- Also known as: The Creation
- Portuguese: A Criação
- Genre: Comedy
- Created by: Pedro Bidarra
- Directed by: André Banza Sérgio Graciano
- Starring: Alba Baptista Bárbara Lourenço Bruna Quintas Diogo Mesquita Gonçalo Carvalho Mafalda Jara Rita Tristão da Silva Romeu Vala Tomás Alves Angel Tovar Luís Lobão
- Country of origin: Portugal
- No. of seasons: 1
- No. of episodes: 10

Production
- Producers: Inês Tavares Ricardo Freitas
- Production company: Até ao Fim do Mundo

Original release
- Network: RTP1
- Release: 19 September 2017

= A Criação =

Portuguese comedy TV series

A Criação (English: The Creation) is a Portuguese television series produced by Até ao Fim do Mundo. It premiered on 19 September 2017.
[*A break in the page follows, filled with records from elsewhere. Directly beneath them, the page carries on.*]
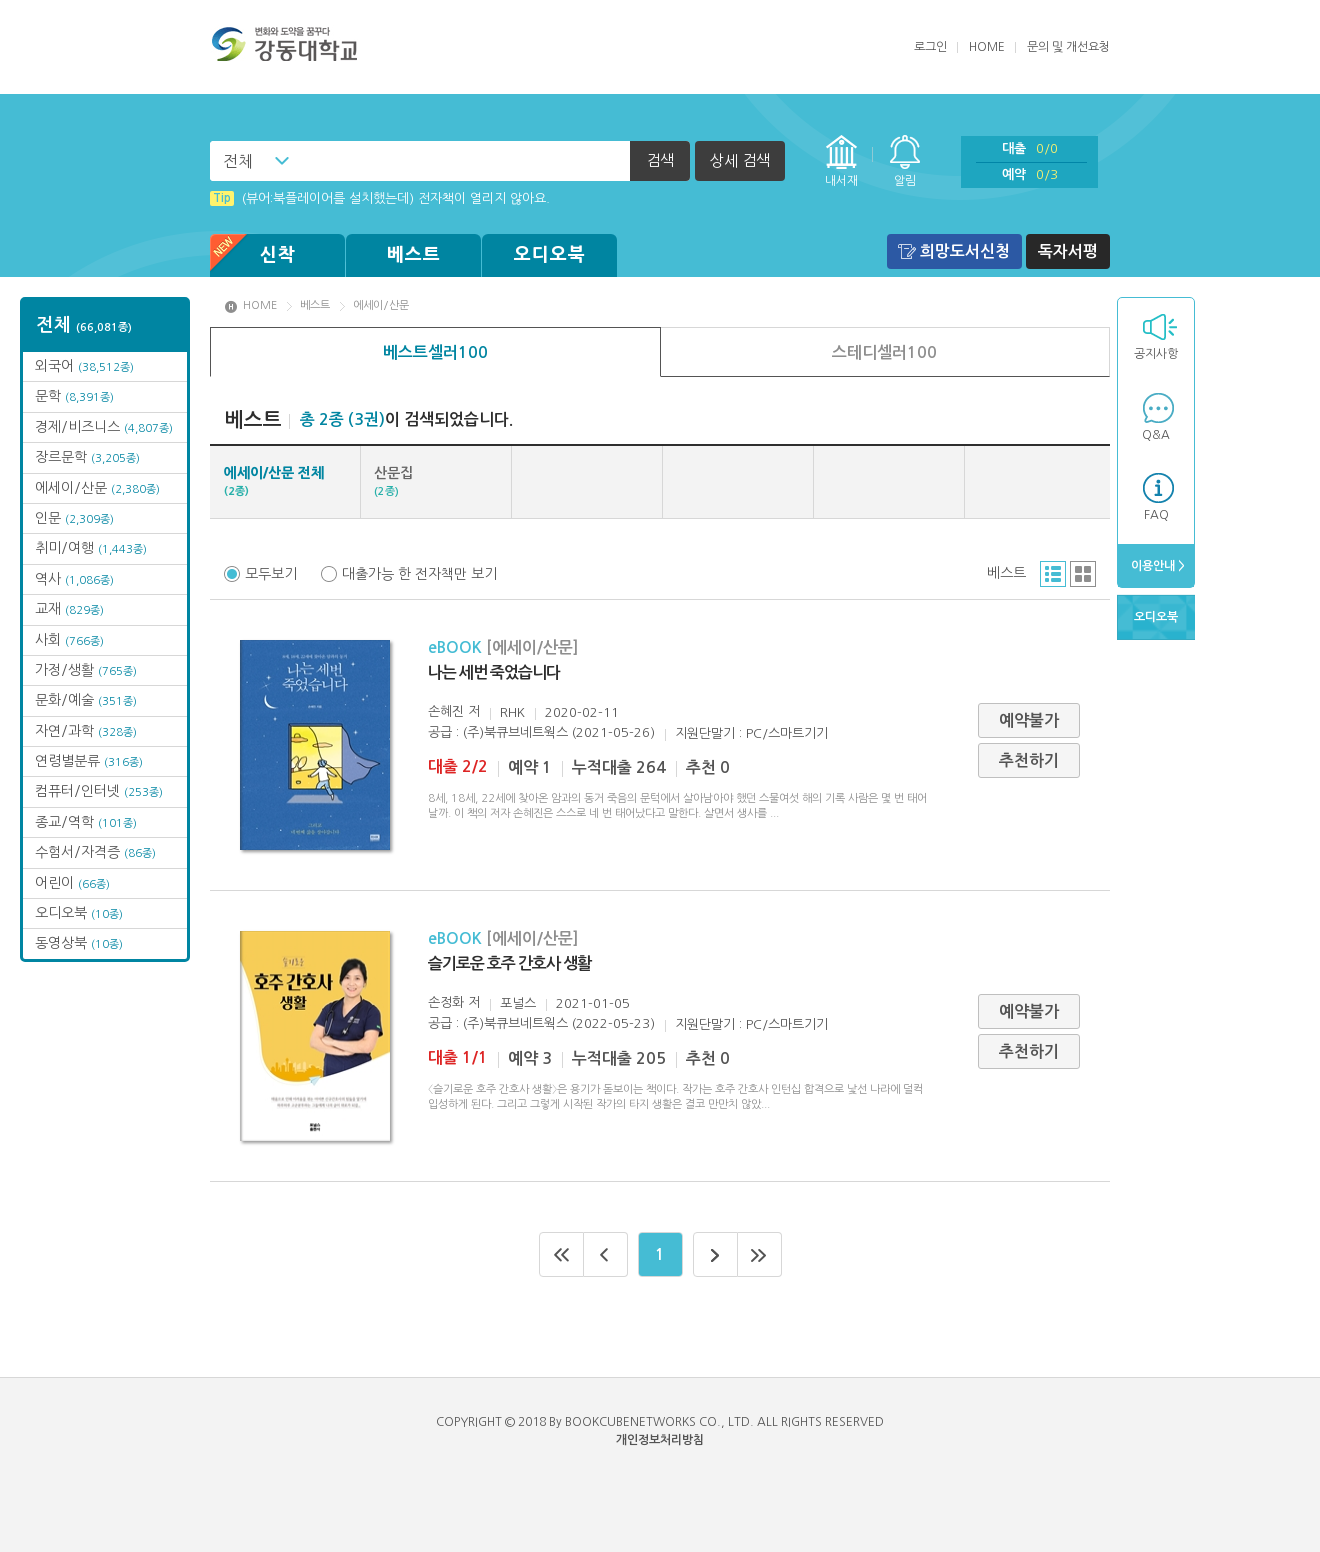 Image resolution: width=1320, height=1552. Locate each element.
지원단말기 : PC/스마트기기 (751, 733)
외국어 (84, 366)
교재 (69, 609)
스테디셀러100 (884, 352)
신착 (253, 255)
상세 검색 (740, 160)
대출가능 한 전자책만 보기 (419, 574)
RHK (512, 712)
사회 (69, 640)
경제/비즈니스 (104, 427)
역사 (74, 579)
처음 (561, 1254)
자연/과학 (86, 731)
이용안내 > (1156, 566)
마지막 (760, 1254)
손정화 (446, 1002)
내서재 (841, 181)
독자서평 (1068, 251)
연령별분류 (89, 761)
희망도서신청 (965, 251)
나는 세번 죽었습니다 (494, 672)
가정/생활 (86, 670)
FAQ (1156, 515)
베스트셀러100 (435, 352)
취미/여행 (91, 548)
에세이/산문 (97, 488)
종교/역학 (86, 822)
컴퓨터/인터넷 (99, 791)
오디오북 (550, 255)
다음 (715, 1254)
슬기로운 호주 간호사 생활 (509, 963)
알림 (905, 181)
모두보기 (271, 574)
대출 (1030, 148)
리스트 (1053, 574)
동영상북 (79, 943)
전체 (238, 161)
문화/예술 (86, 700)
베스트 (414, 255)
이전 (606, 1254)
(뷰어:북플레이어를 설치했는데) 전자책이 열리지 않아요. (380, 198)
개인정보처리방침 (660, 1440)
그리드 (1083, 574)
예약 (1030, 174)
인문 (74, 518)
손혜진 (446, 711)
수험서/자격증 (95, 852)
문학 (74, 396)
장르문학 (87, 457)
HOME (987, 47)
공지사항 (1156, 354)
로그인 (930, 47)
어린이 (72, 883)
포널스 (518, 1003)
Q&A (1156, 435)
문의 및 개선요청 (1068, 47) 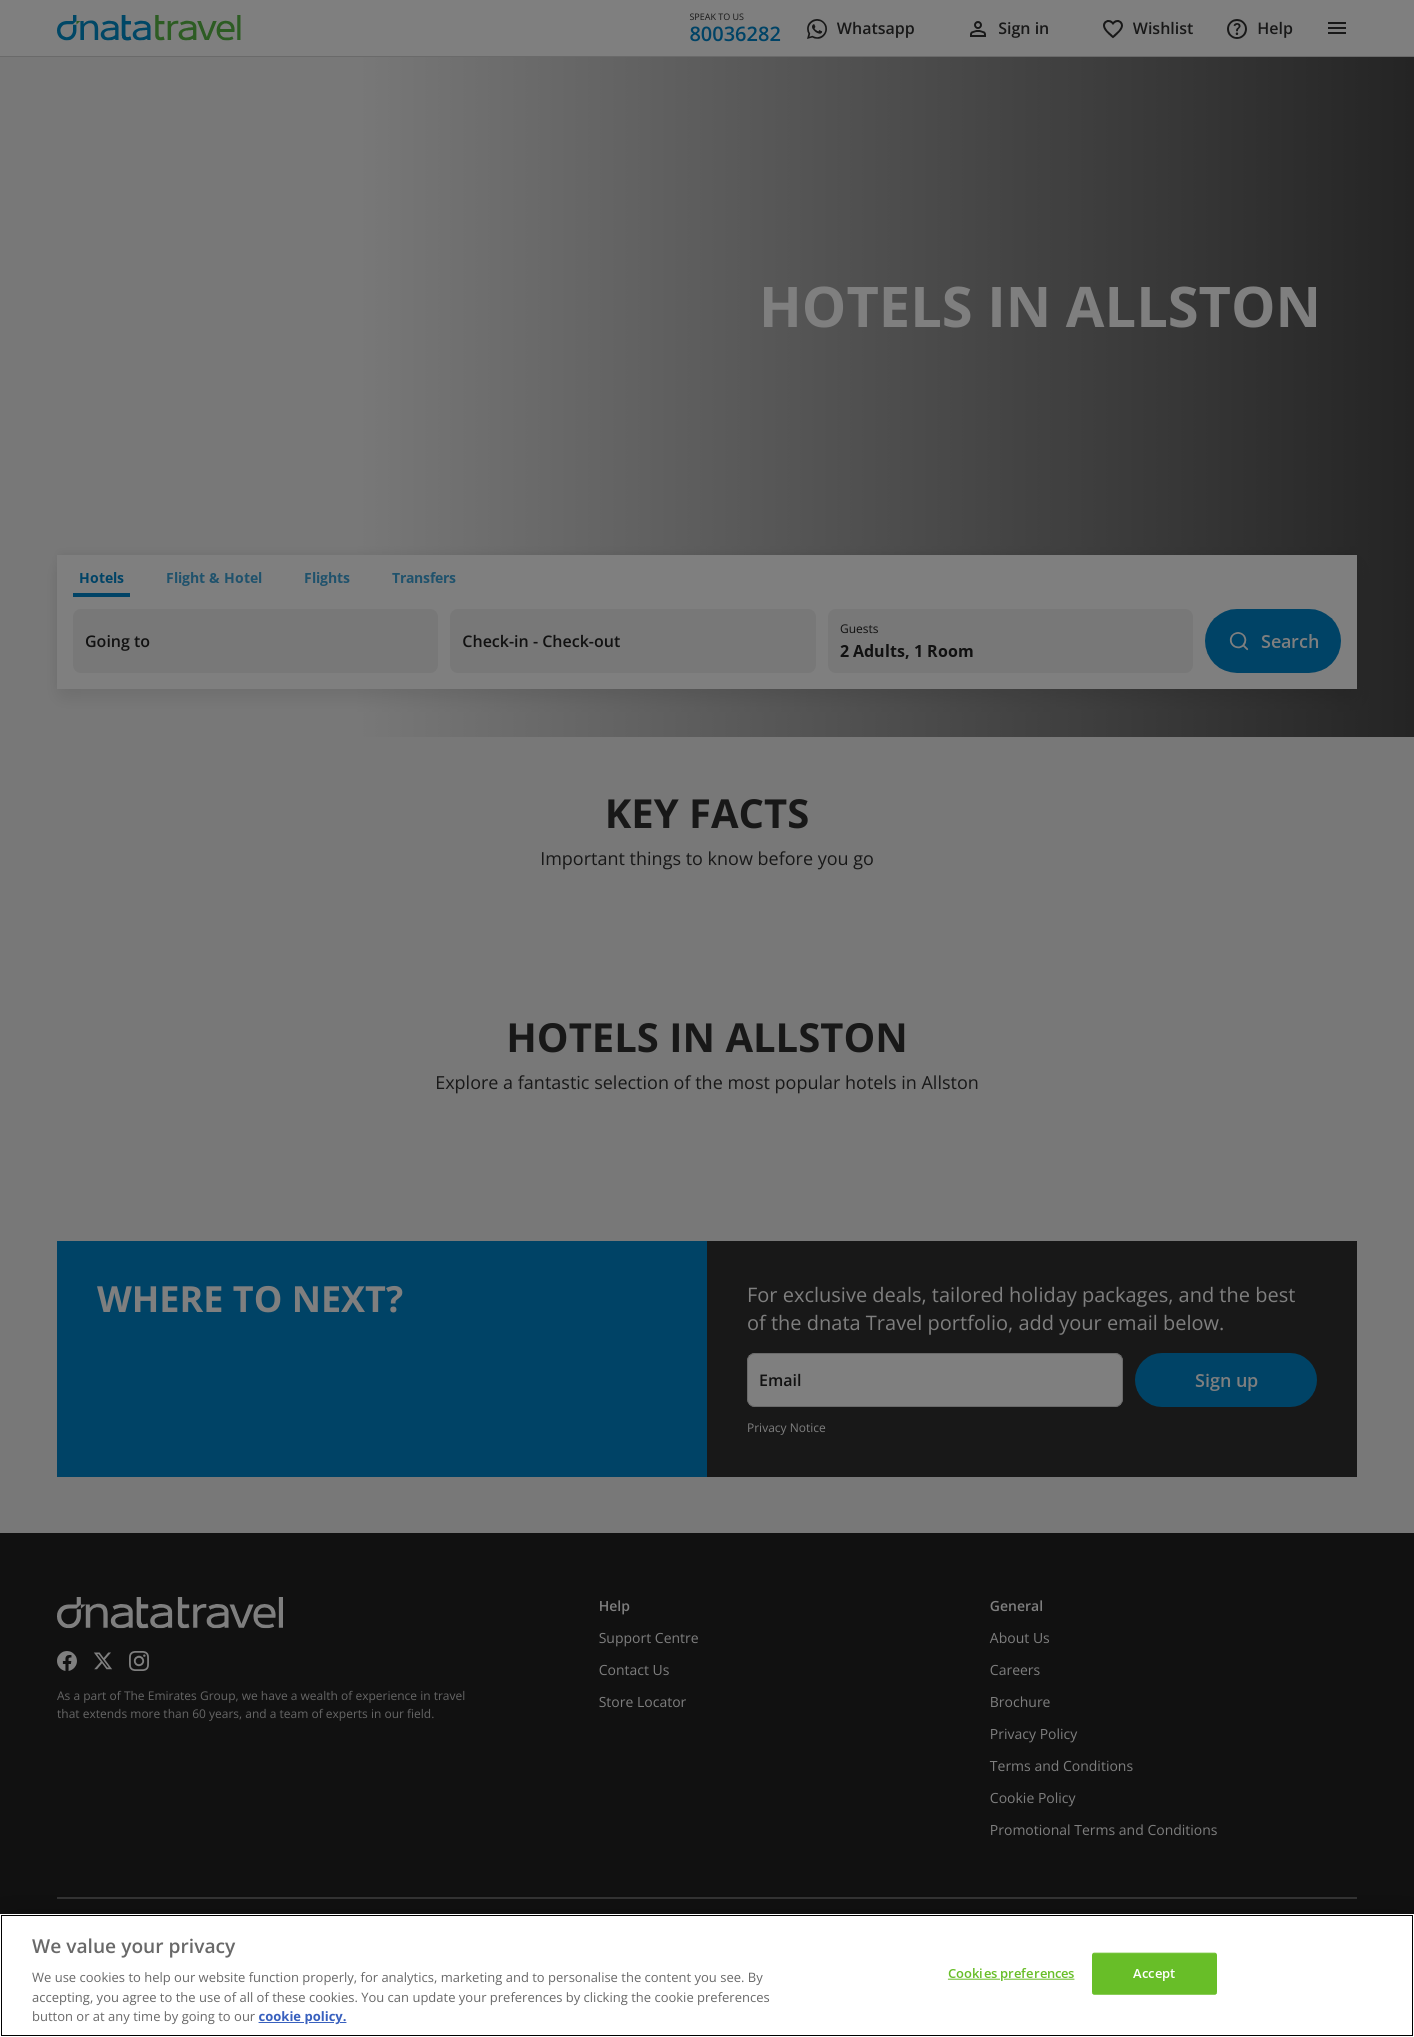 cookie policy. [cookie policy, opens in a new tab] (303, 2016)
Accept (1154, 1973)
It was the first television series to have all episodes released at the same time on RTP Play, a Netflix-style streaming service owned by Rádio e Televisão de Portugal.

== Plot ==
Each episode unfolds around a project, such as a movie, event, or public relations activity that the client is assigned by an advertising agency. Each episode depicts the production of the idea, including pseudo-rational choices and decisions that reduce it to a travesty. The absurdity is heightened by the fact that the employees are portrayed by actors in animal costumes.
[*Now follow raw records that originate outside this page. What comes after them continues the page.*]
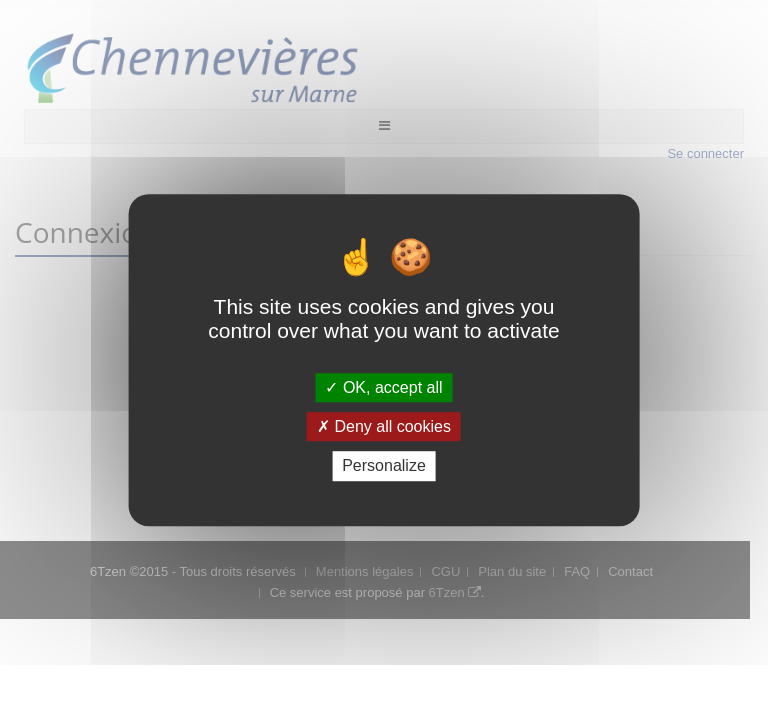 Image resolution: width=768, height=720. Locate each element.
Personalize (384, 466)
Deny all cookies (384, 426)
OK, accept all (383, 387) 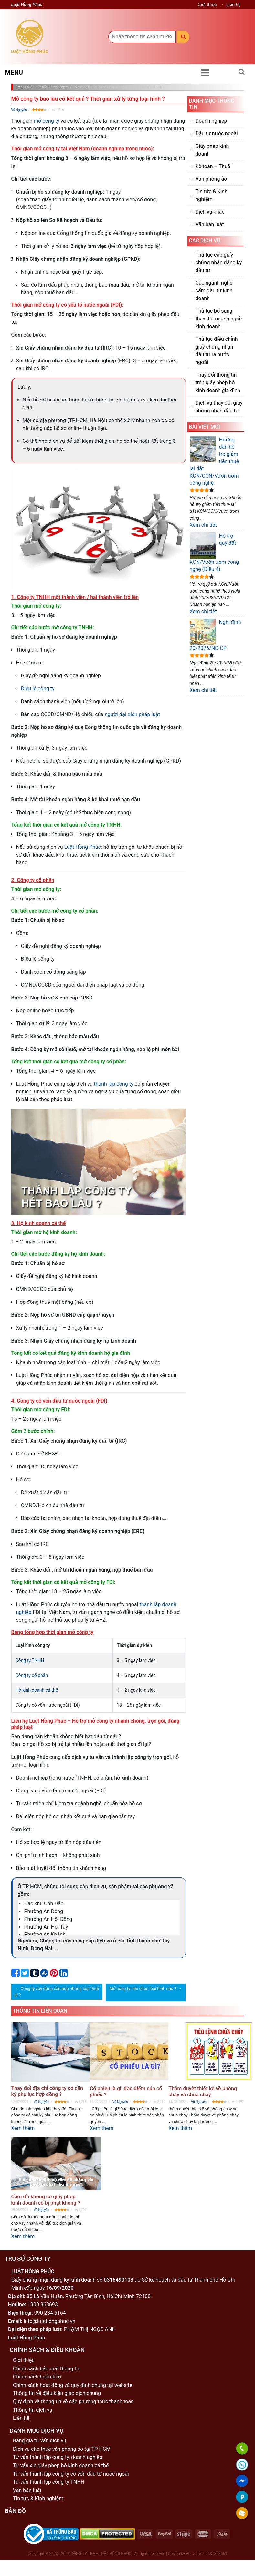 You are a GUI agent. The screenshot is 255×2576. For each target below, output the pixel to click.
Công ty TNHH (30, 1660)
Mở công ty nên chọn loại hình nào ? (143, 1988)
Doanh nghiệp (211, 121)
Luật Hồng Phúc (82, 847)
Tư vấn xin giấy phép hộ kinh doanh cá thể (61, 2465)
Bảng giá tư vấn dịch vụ (39, 2441)
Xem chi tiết (203, 525)
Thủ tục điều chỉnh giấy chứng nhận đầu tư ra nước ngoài (217, 350)
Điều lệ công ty (38, 688)
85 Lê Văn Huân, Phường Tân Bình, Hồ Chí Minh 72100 (89, 2296)
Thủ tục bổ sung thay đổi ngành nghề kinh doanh (219, 319)
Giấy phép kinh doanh (212, 150)
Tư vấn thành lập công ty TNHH (48, 2482)
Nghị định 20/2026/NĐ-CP (215, 635)
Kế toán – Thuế (213, 166)
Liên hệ (233, 4)
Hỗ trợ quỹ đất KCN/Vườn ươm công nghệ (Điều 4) (214, 552)
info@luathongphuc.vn (49, 2321)
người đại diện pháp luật (132, 714)
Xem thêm (23, 2128)
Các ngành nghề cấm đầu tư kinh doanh (214, 290)
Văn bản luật (210, 224)
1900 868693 (42, 2304)
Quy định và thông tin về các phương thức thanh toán (73, 2402)
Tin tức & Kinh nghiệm (212, 195)
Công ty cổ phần (32, 1675)
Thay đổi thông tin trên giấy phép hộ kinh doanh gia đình (218, 382)
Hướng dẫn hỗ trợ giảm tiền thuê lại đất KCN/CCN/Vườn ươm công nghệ (214, 461)
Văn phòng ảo (211, 179)
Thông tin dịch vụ (32, 2410)
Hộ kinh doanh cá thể (37, 1690)
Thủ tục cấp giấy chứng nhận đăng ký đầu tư (219, 262)
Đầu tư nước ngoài (217, 133)
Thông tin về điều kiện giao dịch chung (57, 2393)
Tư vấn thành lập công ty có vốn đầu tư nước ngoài (71, 2474)
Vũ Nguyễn (19, 110)
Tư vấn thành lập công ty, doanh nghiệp (57, 2457)
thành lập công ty (113, 1084)
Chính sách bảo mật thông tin (46, 2369)
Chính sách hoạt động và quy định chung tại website (72, 2385)
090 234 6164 (50, 2313)
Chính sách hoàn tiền (37, 2377)
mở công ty (46, 121)
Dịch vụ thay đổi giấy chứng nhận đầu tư (219, 407)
Throughout the series, stories develop relationships between various characters: a romantic relationship between Bear and Chicken, Lion's ambition to climb the ranks, a secret romance between Giraffe and Rat, a classic relationship between Sheep and Shepherd, and Dog's attachment to guarding Sheep. In addition, the series shows the envy among creative professionals, who turn out to be "typical of an office full of stuffed animals."

== Cast ==
- Alba Baptista as Little Mouse
- Bárbara Lourenço as Woodcock
- Bruna Quintas as Little Robot
- Diogo Mesquita as Bear
- Gonçalo Carvalho as Little Lion
- Mafalda Jara as Giraffe
- Rita Tristão da Silva	as Little Lamb
- Romeu Vala as Raven
- Tomás Alves as Dog
- Angel Tovar as Fox
- Luís Lobão as Shepherd

== Episodes ==

| No. | Title | Original release date |
| 1 | "Sex and Pudding" | 19 September 2017 |
The advertiser, supermarket, and the agency test an idea for selling pudding using a strangely normal focus group, while creatives work on a Plan B.
| 2 | "Rough Blue" | 26 September 2017 |
The agency orders a company, Credo Filmes, to produce a filmed advertisement. Efforts to prevent discomfort and honour the desires of those involved make the process increasingly absurd.
| 3 | "The Mountain Spooked Rats" | 3 October 2017 |
A big event is designed, budgeted and executed for the supermarket's white toilet paper brand.
| 4 | "The Modernization of Chorizo" | 10 October 2017 |
The Supermarket asks the agency to produce a campaign to modernize the chorizo, a traditional form of sausage. The agency thinks about Joana Vasconcelos, but Little Robot is very uncomfortable.
| 5 | "A Foam Broker" | 17 October 2017 |
Two creatives, the Dog and the Raven, disappear for two weeks to take a photograph of a spout filled with foam.
| 6 | "The XXI Boy" | 24 October 2017 |
It's Christmas. It is necessary to find a baby boy, for Jesus's Crib, who will portray inclusivity.
| 7 | "Half Dose" | 7 November 2017 |
The advertiser, the supermarket, wants to cut creation fees in half to meet its budget and address a crisis.
| 8 | "Consensual Viral" | 14 November 2017 |
Creation works on the design of a viral campaign. This episode features kittens, garden products and a lesson on viruses.
| 9 | "An Episode with Gisele Bundchen" | 21 November 2017 |
The viral campaign is presented, approved and produced. It's no easy task because it's hard to find and hire Gisele characters, but the episode is filled with celebrities and half-celebrities.
| 10 | "The Great Bacon" | 28 November 2017 |
It's the time of the festivals, and the community is celebrated. Everyone expects to win the largest amount of bacon, but the winner is the Deer agency. Rui Unas delivers the prizes. People and animals all end up in bed with one another.